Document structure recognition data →
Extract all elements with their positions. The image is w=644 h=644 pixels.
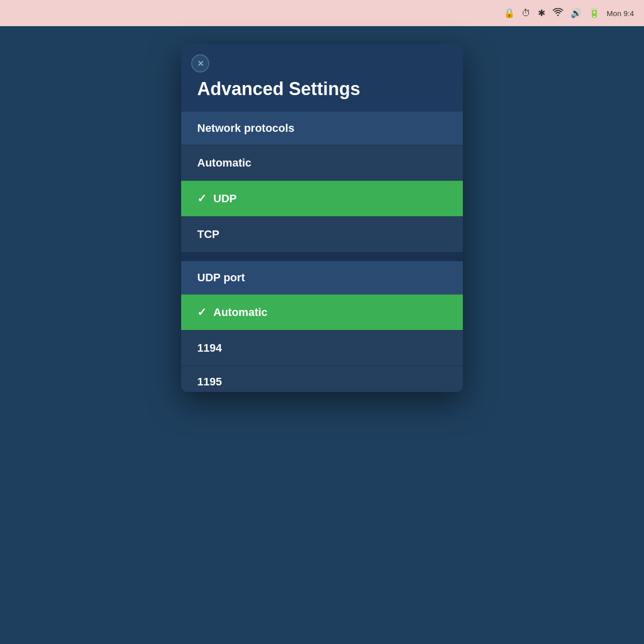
port-1195-item[interactable]: 1195	[181, 366, 463, 392]
udp-protocol-label: UDP	[213, 192, 236, 205]
automatic-protocol-label: Automatic	[197, 156, 252, 169]
lock-icon: 🔒	[504, 8, 515, 19]
udp-protocol-item[interactable]: ✓ UDP	[181, 181, 463, 216]
port-1194-label: 1194	[197, 342, 222, 354]
modal-header: ✕ Advanced Settings	[181, 44, 463, 112]
wifi-icon	[552, 8, 564, 19]
port-1195-label: 1195	[197, 375, 222, 388]
bluetooth-icon: ✱	[538, 8, 545, 19]
modal-title: Advanced Settings	[197, 78, 360, 99]
close-icon: ✕	[197, 59, 204, 68]
udp-port-header: UDP port	[181, 261, 463, 294]
menubar: 🔒 ⏱ ✱ 🔊 🔋 Mon 9:4	[0, 0, 644, 26]
automatic-protocol-item[interactable]: Automatic	[181, 145, 463, 181]
automatic-port-label: Automatic	[213, 306, 268, 319]
section-divider	[181, 252, 463, 261]
tcp-protocol-label: TCP	[197, 228, 219, 240]
network-protocols-label: Network protocols	[197, 122, 294, 134]
close-button[interactable]: ✕	[191, 54, 209, 72]
time-machine-icon: ⏱	[522, 8, 531, 19]
automatic-port-checkmark-icon: ✓	[197, 306, 206, 319]
automatic-port-item[interactable]: ✓ Automatic	[181, 294, 463, 330]
menubar-time: Mon 9:4	[607, 9, 634, 18]
battery-icon: 🔋	[589, 8, 600, 19]
advanced-settings-modal: ✕ Advanced Settings Network protocols Au…	[181, 44, 463, 392]
tcp-protocol-item[interactable]: TCP	[181, 216, 463, 252]
volume-icon: 🔊	[571, 8, 582, 19]
port-1194-item[interactable]: 1194	[181, 330, 463, 366]
network-protocols-header: Network protocols	[181, 112, 463, 145]
udp-port-label: UDP port	[197, 271, 245, 284]
udp-checkmark-icon: ✓	[197, 192, 206, 205]
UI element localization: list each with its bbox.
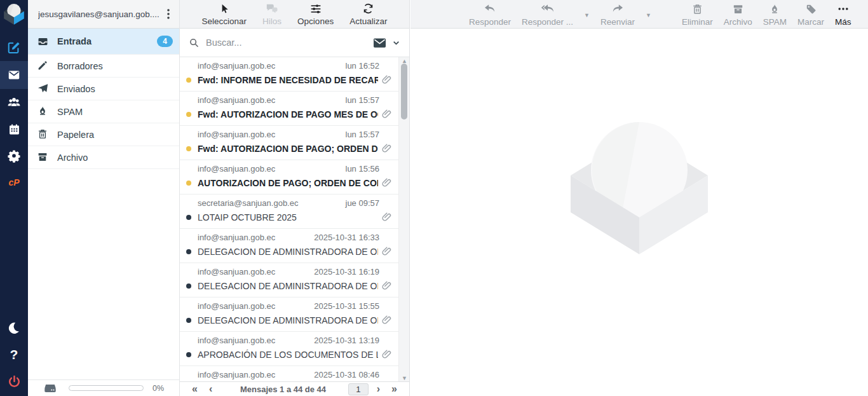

What needs to be done →
When you reproduce the data shown above, keep each line exact and omit every picture.

Answer →
Extract all elements with their positions. The image is w=644 h=644 pixels.
port-1195-item[interactable]: 1195	[181, 366, 463, 392]
udp-protocol-label: UDP	[213, 192, 236, 205]
automatic-protocol-label: Automatic	[197, 156, 252, 169]
lock-icon: 🔒	[504, 8, 515, 19]
udp-protocol-item[interactable]: ✓ UDP	[181, 181, 463, 216]
port-1194-label: 1194	[197, 342, 222, 354]
modal-header: ✕ Advanced Settings	[181, 44, 463, 112]
wifi-icon	[552, 8, 564, 19]
port-1195-label: 1195	[197, 375, 222, 388]
bluetooth-icon: ✱	[538, 8, 545, 19]
modal-title: Advanced Settings	[197, 78, 360, 99]
close-icon: ✕	[197, 59, 204, 68]
udp-port-header: UDP port	[181, 261, 463, 294]
menubar: 🔒 ⏱ ✱ 🔊 🔋 Mon 9:4	[0, 0, 644, 26]
automatic-protocol-item[interactable]: Automatic	[181, 145, 463, 181]
automatic-port-label: Automatic	[213, 306, 268, 319]
section-divider	[181, 252, 463, 261]
tcp-protocol-label: TCP	[197, 228, 219, 240]
network-protocols-label: Network protocols	[197, 122, 294, 134]
close-button[interactable]: ✕	[191, 54, 209, 72]
time-machine-icon: ⏱	[522, 8, 531, 19]
automatic-port-checkmark-icon: ✓	[197, 306, 206, 319]
automatic-port-item[interactable]: ✓ Automatic	[181, 294, 463, 330]
menubar-time: Mon 9:4	[607, 9, 634, 18]
battery-icon: 🔋	[589, 8, 600, 19]
advanced-settings-modal: ✕ Advanced Settings Network protocols Au…	[181, 44, 463, 392]
tcp-protocol-item[interactable]: TCP	[181, 216, 463, 252]
volume-icon: 🔊	[571, 8, 582, 19]
port-1194-item[interactable]: 1194	[181, 330, 463, 366]
network-protocols-header: Network protocols	[181, 112, 463, 145]
udp-port-label: UDP port	[197, 271, 245, 284]
udp-checkmark-icon: ✓	[197, 192, 206, 205]
UI element localization: list each with its bbox.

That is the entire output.